NAUGATUCK — Days after Bob Clark became the resident pro at Hop Brook Golf Course in May, he got an alarming morning phone call.

The brake had slipped on an unoccupied golf cart parked near the fifth hole. The renegade cart had rolled across the fairway, avoiding golfers teeing off, and into a brook.

“I thought it was an initiation,” Clark said. “I thought I was being hazed.”

Clark told the Board of Mayor and Burgesses, during its August meeting, that the golf course desperately needs new carts.

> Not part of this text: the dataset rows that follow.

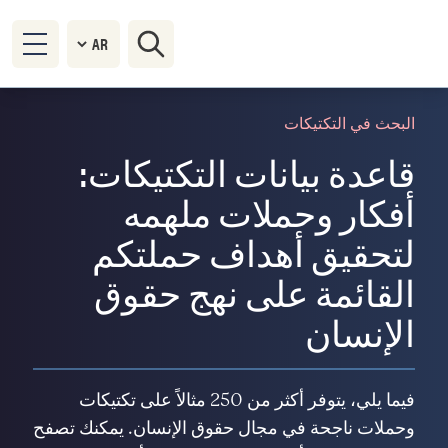
البحث في التكتيكات
قاعدة بيانات التكتيكات:
أفكار وحملات ملهمه
لتحقيق أهداف حملتكم
القائمة على نهج حقوق
الإنسان
فيما يلي، يتوفر أكثر من 250 مثالاً على تكتيكات
وحملات ناجحة في مجال حقوق الإنسان. يمكنك تصفح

Of the golf course’s 38 carts, six are broken beyond repair and many others are not in good shape, Clark said. Only 18 of the carts are covered by a service contract. Some of the borough’s carts date back to the 1990s and manufacturers do not make replacement parts for carts that are more than 6 years old, Clark said.

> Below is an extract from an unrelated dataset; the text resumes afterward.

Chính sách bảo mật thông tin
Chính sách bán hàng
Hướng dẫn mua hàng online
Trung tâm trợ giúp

Each cart gets taken out at least once a day, and on busy weekend days or Thursday afternoons when three leagues play back to back, a line forms for carts.

“People have waited at least 40 minutes,” Clark said Thursday.

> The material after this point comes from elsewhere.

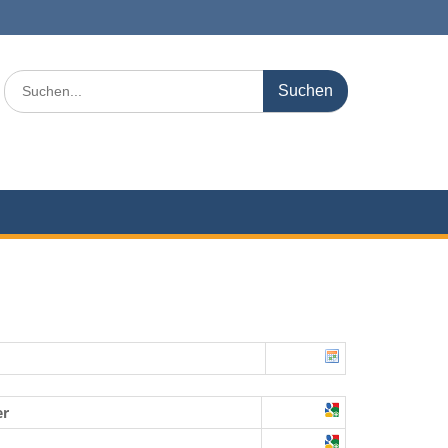
Search
for:
er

Clark said he worries the cart shortage could deter golfers from playing more rounds while the course is struggling to come out of the red. For the past two calendar years, the course has run a deficit of at least $60,000.

Higher fees and the March Madness special contributed to a strong season so far, but some golfers think, “If I’m out on a Sunday afternoon and I want a cart, and it’s going to be 30 to 40 minutes, I’m going to take my business elsewhere,” Clark said.

The municipally-owned golf course is getting three new golf carts this year at a total cost of at least $13,000, Clark said. The borough could lease 23 new carts over six years for about $14,000 per year, including a service contract, Clark said.

Under Clark’s plan, the borough would trade in all 20 of its older Yamaha carts that do not have service contracts, earning $16,000 toward the new carts.

“The first year, we would pay nothing,” Clark said.

The carts would come from Georgia-based E-Z-Go, which employs two mechanics in the area, one of whom lives in the borough, Clark said.

The borough board encouraged Clark to bring the matter before the Joint Boards of Finance and Mayor and Burgesses early next year, while the budget for next fiscal year is being decided. The borough would have to put a new fleet out to bid, Mayor Robert Mezzo said.

“I think Bob just wanted to bring the concept to us,” Mezzo said. “He’s doing a good job as the new pro, which we haven’t had in a long time there.”